I decided to make them the day before, just in case.
This recipe was very straightforward - not a lot of ingredients. Excellent. I chose to use canola oil in place of margarine where given the option. So far, so good. Vegan Cupcakes Take Over the World is a very well laid out little book. Excellent layout and typography, great photographs and, most importantly, really useful culinary information - particularly with respect to the nuances of vegan specific ingredients. I found it to be most informative.
I wanted to spell out a Happy Birthday message on the cupcakes so I figured I’d need to make two dozen. I made them in two separate batches just in case things did not go as planned.
I monitored the internal oven thermometer readout like a hawk - the instructions state the baking time to be between 20 to 22 minutes and strictly caution against opening the oven before at least the minimum baking time has elapsed. At 20 minutes I poked one with a toothpick. It came out clean so I removed the cupcakes and set them to cool as directed - first in the pan, then remove and cool completely on the rack so they don’t get soggy bottoms.

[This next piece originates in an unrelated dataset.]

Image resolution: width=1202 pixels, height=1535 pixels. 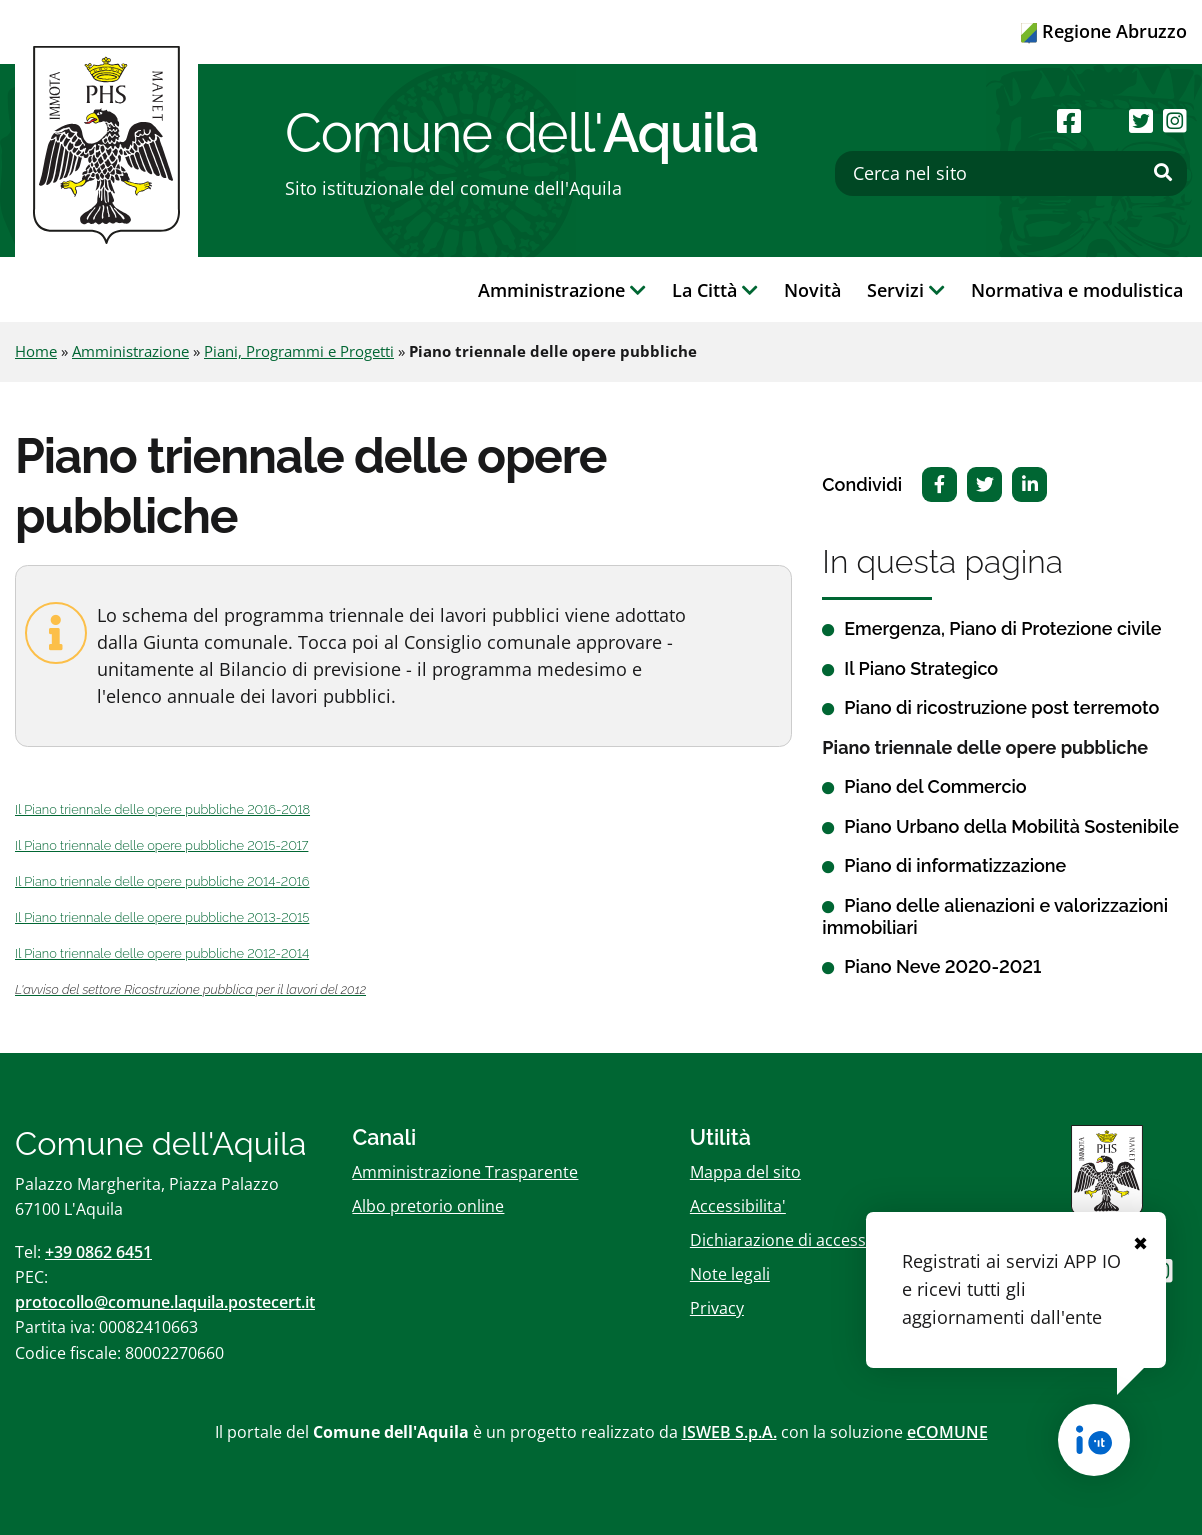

No one wants a soggy-bottomed cupcake.
After the first batch of cupcakes was completely cooled I thought some testing was in order. Tasty but not fantastic. Very moist. A bit on the dense side. Perhaps they could have done with the full 22 minutes of baking time - noted for the second batch.
As the 22 minute mark rolled around for the second batch I sussed up the cupcakes through the oven door. They weren’t turning at all golden so I thought maybe it wouldn’t hurt to add an extra minute to the baking time. I let them cook for 23 minutes, baking rebel that I am.
The second batch looked and tasted exactly the same as the first, despite the extra 3 minutes baking time. Hmmm. Maybe that’s just how they’re meant to be. Very moist and slightly dense. The canola oil option was supposed to encourage a lighter cupcake to materialize. My baking powder, baking soda, cider vinegar, etc, is all brand spanking new. It could simply be something my vegan baking newbie head doesn’t yet get.
I decided to make the Chocolate Ganache icing from More Great Good Dairy-Free Desserts, by Fran Costigan. I halved the recipe because I knew I wouldn’t be using all of the 3-cup yield. I chose to try Fran’s recipe because it seemed to bare the closest resemblance to traditional ganache - cream and chocolate (Fran’s recipe calls for Soy creamer of course). Everything went smoothly until the cooling stage. For a reason unbeknownst to me the ganache kept solidifying in the bowl as I was trying to ice the cupcakes. This was remedied by occasionally returning to the stove to remelt it as I was working. Slightly irritating but not disastrous. The cupcakes tasted great in concert with the ganache. Awesome.
While each cupcake was still wet with ganache, I dropped silver dragees in place to spell out my birthday message. Sister was thrilled. Behold the happy results.